Podrzucone odpady w Koszalinie. Złapali sprawcę

Marzena Sutryk
Podrzucający odpady próbował tłumaczyć, że gruz miał służyć utwardzeniu drogi.
Podrzucający odpady próbował tłumaczyć, że gruz miał służyć utwardzeniu drogi. SM Koszalin
Straż Miejska otrzymała zgłoszenie od mieszkańca Rokosowa, który był na spacerze z psem i zauważył czterech mężczyzn, wyrzucających gruz z samochodu dostawczego na przydrożną łąkę.

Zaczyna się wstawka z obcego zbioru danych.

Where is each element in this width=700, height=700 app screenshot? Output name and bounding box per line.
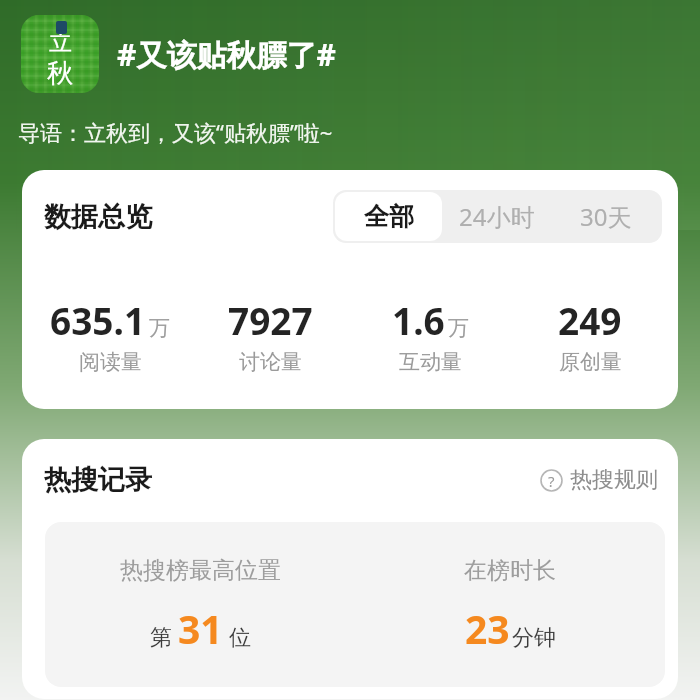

- Z relacji mieszkańca wynika, że mężczyźni ci, kiedy zauważyli spacerowicza, zaniechali rozładunku i odjechali w pośpiechu - mówi komendant Straży Piotr Simiński. - Mieszkaniec Rokosowa wykazał się czujnością i spisał numery rejestracyjne oraz zapamiętał markę pojazdu. Przekazał nam informację.
Właścicielem samochodu okazał się przedstawiciel niewielkiego przedsiębiorstwa budowlanego.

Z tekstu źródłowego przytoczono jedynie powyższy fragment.